Sagartia troglodytes is a species of sea anemone in the family Sagartiidae, also known as the mud sagartia or the cave-dwelling anemone.

==Description==
The base is anchored in holes in the rock and is a little wider than the column. This is smooth and firm, extending to a length several times its width, and covered in sticky suckers on its upper part. The usually flat oral disc is finely patterned and surrounded by four or five rings of numerous short tentacles, the longest ones being nearest the mouth. This is raised on a slight mound at the centre of the disc. The general colour is varying sombre shade of olive green or brown with vertical striations on the column. The radial striations on the oral disc are finely patterned in grey, white and black and the tentacles are translucent and banded in white and grey. At the base of each tentacle there is a distinctive black mark shaped like a Roman capital letter "B". Pieces of gravel and fragments of shell are often stuck to the upper part of the column. In size, the column can grow to a diameter of an inch (2.5 cm) and a length of two inches (5 cm) but most specimens are much smaller than this.
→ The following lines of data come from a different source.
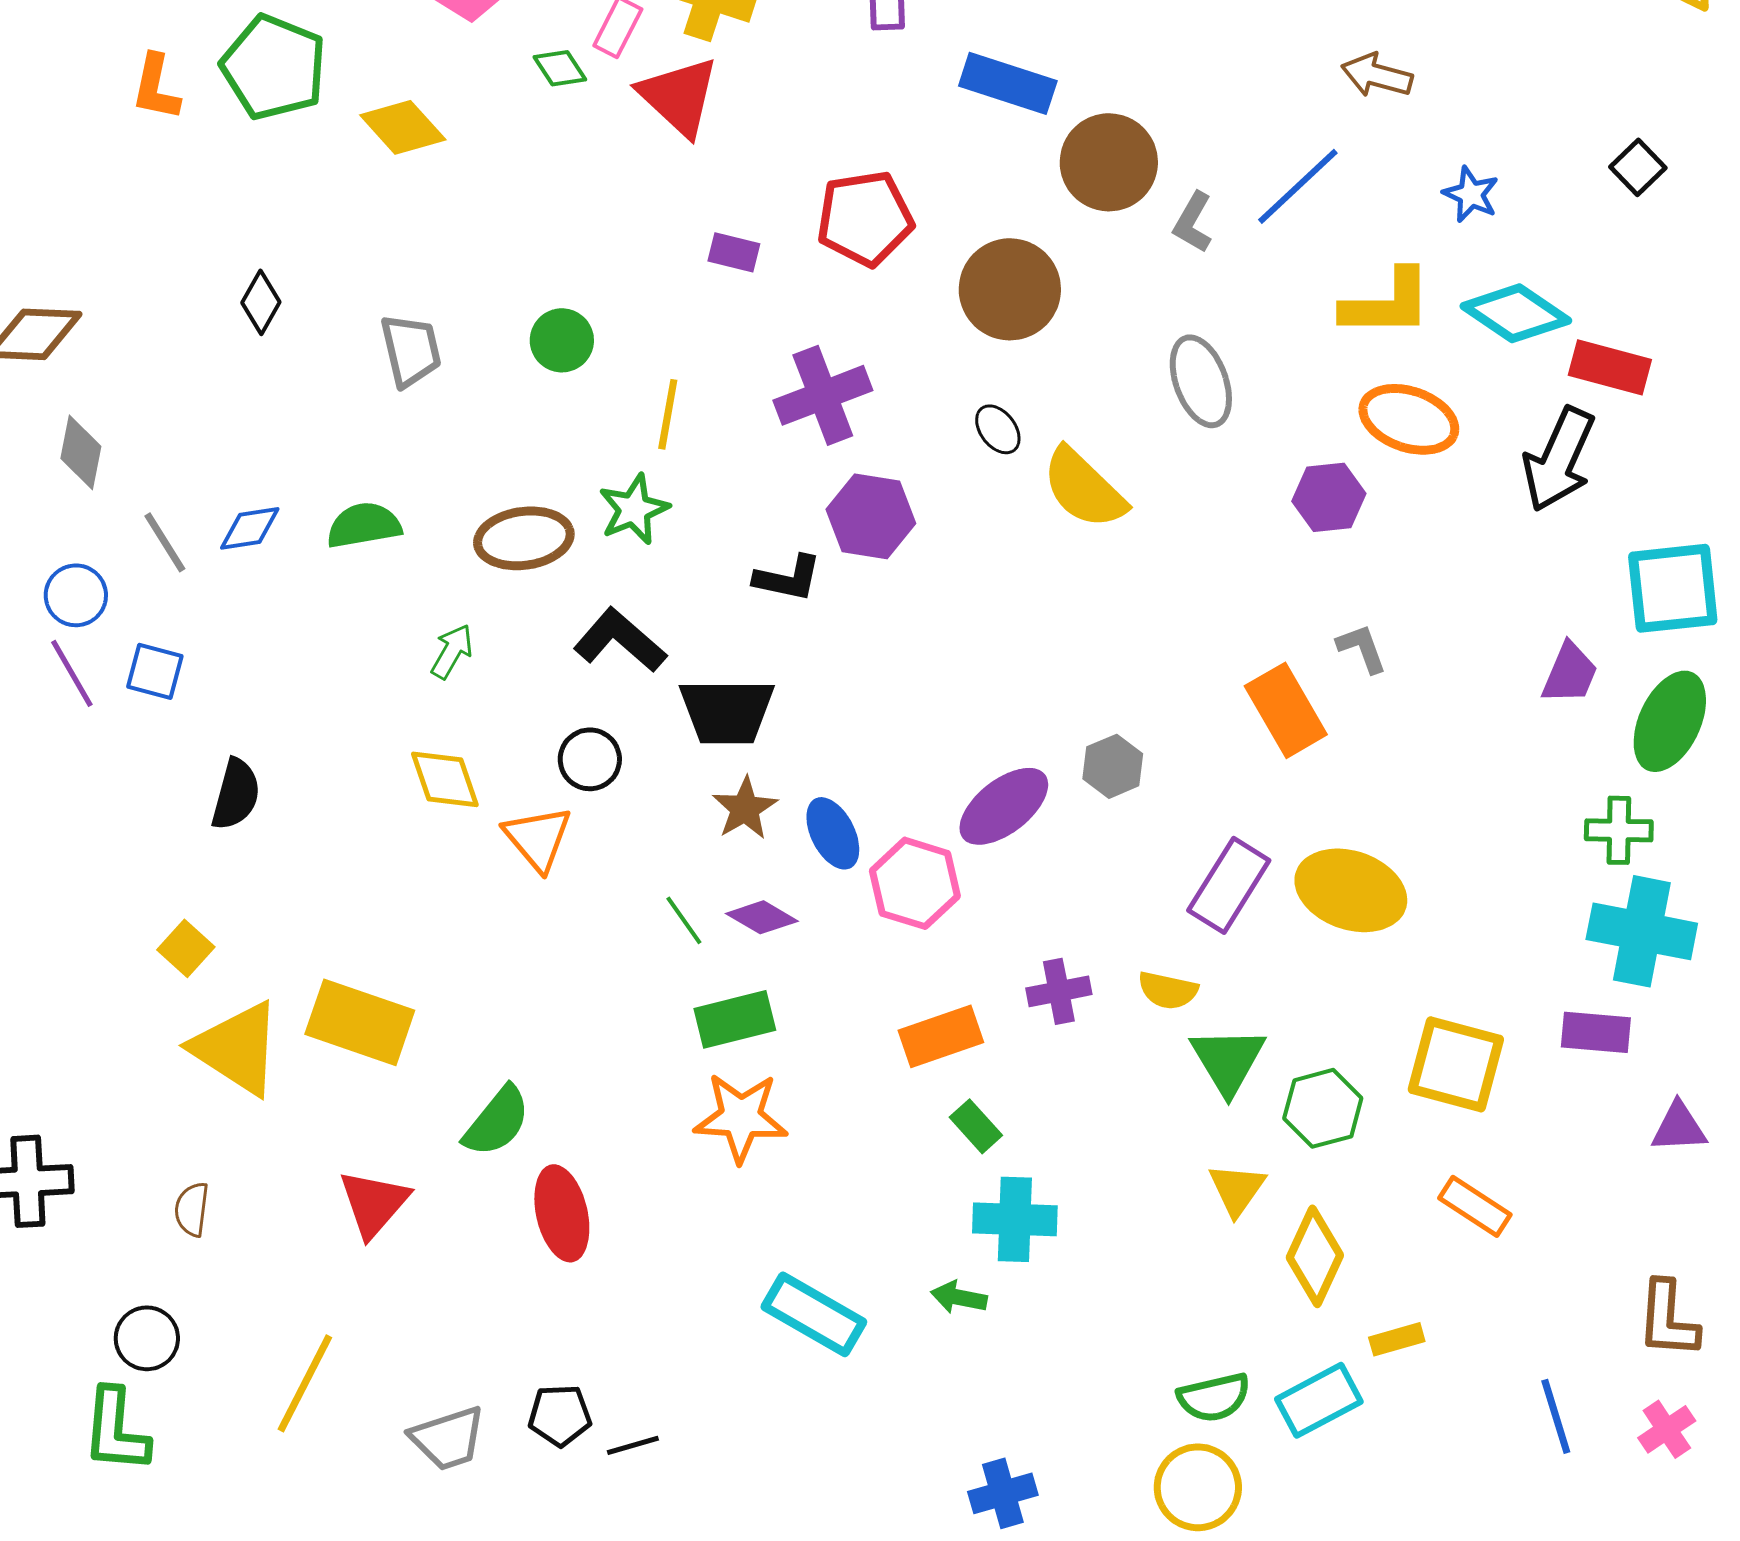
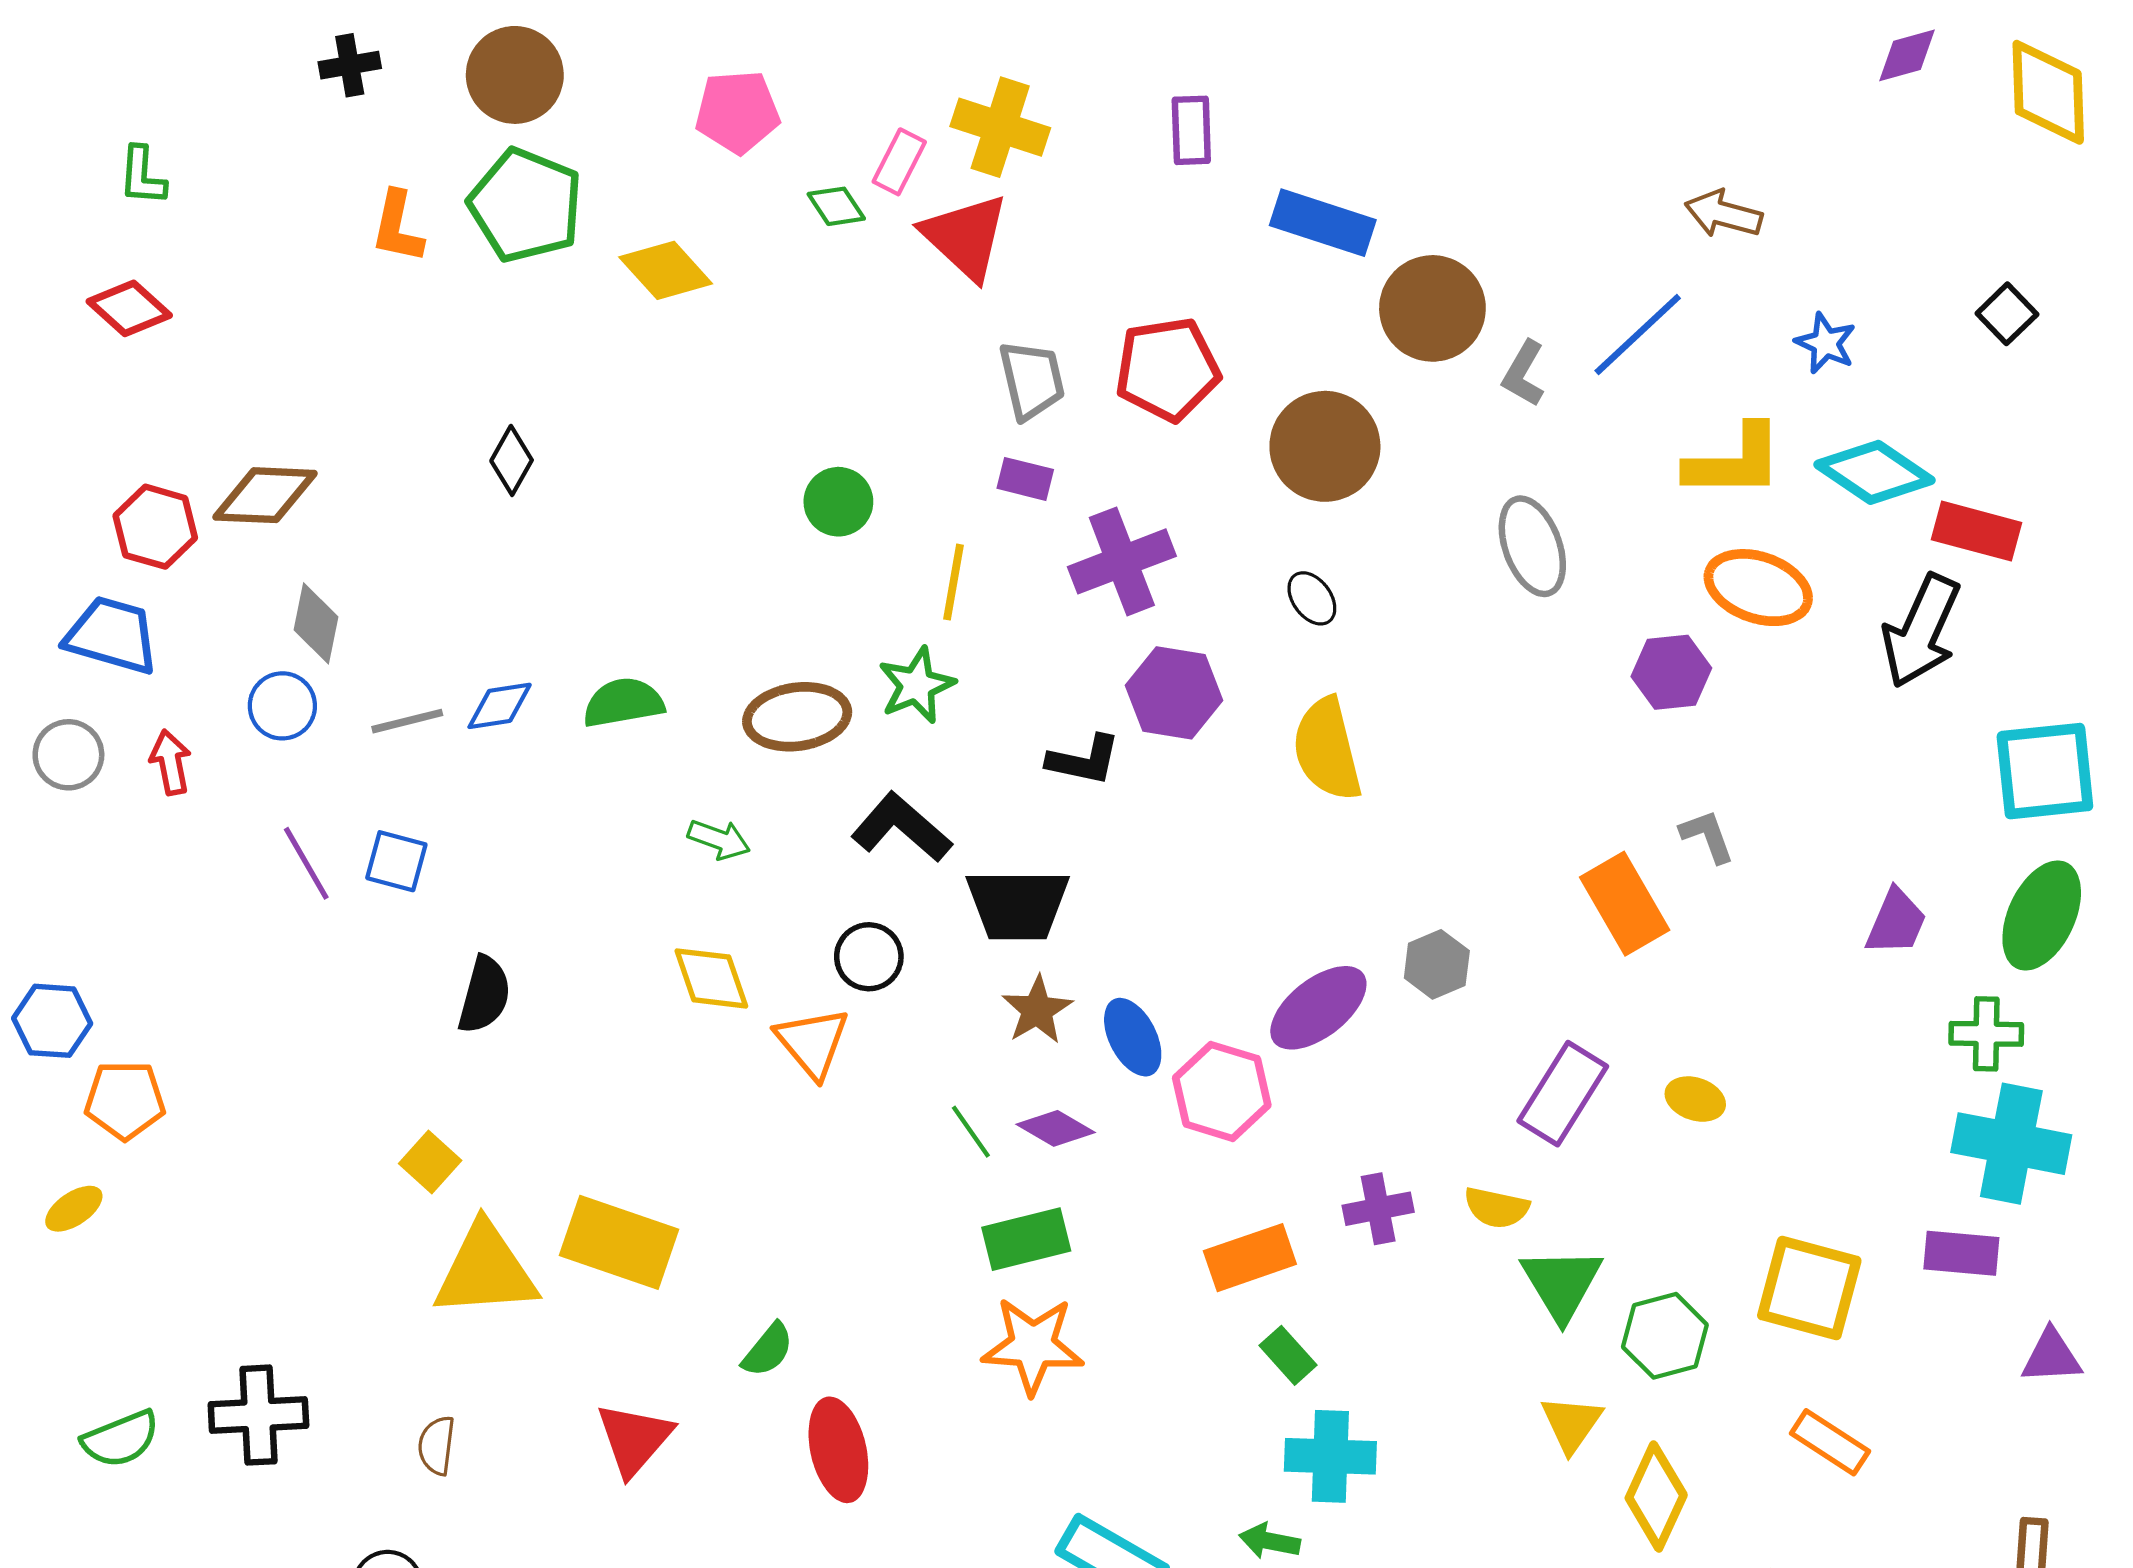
purple rectangle: (734, 252) -> (1025, 479), moved
gray trapezoid: (411, 350) -> (1032, 380), moved
yellow semicircle: (1084, 488) -> (1327, 749), moved, turned 32
gray line: (165, 542) -> (407, 721), turned -72
blue circle: (76, 595) -> (282, 706), moved
green arrow: (452, 651) -> (719, 839), turned 80
purple trapezoid: (1570, 673) -> (1896, 922), moved
yellow ellipse: (1351, 890) -> (1695, 1099), size x0.5
yellow triangle: (237, 1048) -> (485, 1271), turned -37
green semicircle: (497, 1121) -> (768, 1350), size x0.7

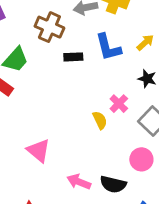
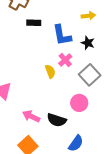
yellow arrow: (145, 42) -> (88, 16), turned 32
blue L-shape: (108, 47) -> (62, 35), moved

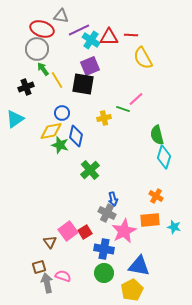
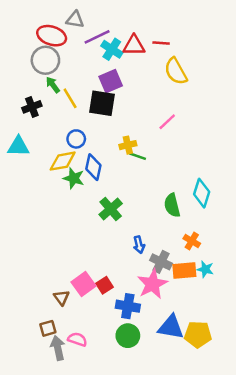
green line: (123, 109) -> (138, 156), moved
cyan triangle: (15, 119) -> (18, 146), turned 36
green semicircle: (157, 135) -> (172, 205), moved
gray cross: (107, 213) -> (161, 262), moved
cyan star: (174, 227) -> (205, 269), moved
yellow pentagon: (132, 290) -> (198, 334), moved, turned 30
==Distribution and habitat==
S. troglodytes is found in coastal regions of the north east Atlantic Ocean, the North Sea and the Mediterranean Sea. It is common round the coasts of Britain between the tide marks but is relatively little observed because it is well camouflaged and is often hidden in cracks, under overhangs, in rock pools, under seaweed, among mussels or half buried in sand and mud with just its tentacles projecting. In Morecambe Bay, England, it is found anchored to stones buried several inches beneath the surface of this expanse of mudflats, or sometimes not even attached at all but living freely. It can retract into a spherical form when disturbed and no longer be visible from the surface.

==Biology==
Like other sea anemones, S. troglodytes is a carnivore and feeds on small invertebrates which it traps with its tentacles and channels into its mouth. Any undigested pieces are expelled from the mouth over the period of a few hours or days.

S. troglodytes is a hermaphrodite with gonads inside the body cavity. The eggs are discharged from the mouth, being wafted out individually by cilia on the tentacles. The sperm are produced separately also emanating from the mouth when they give the appearance of a white plume being liberated into the water column. The fertilised egg develops into a planula larva which becomes part of the zooplankton and later settles and develops into a new individual. The species can also reproduce asexually by the liberation of "ciliated germs" through the walls of the lower column.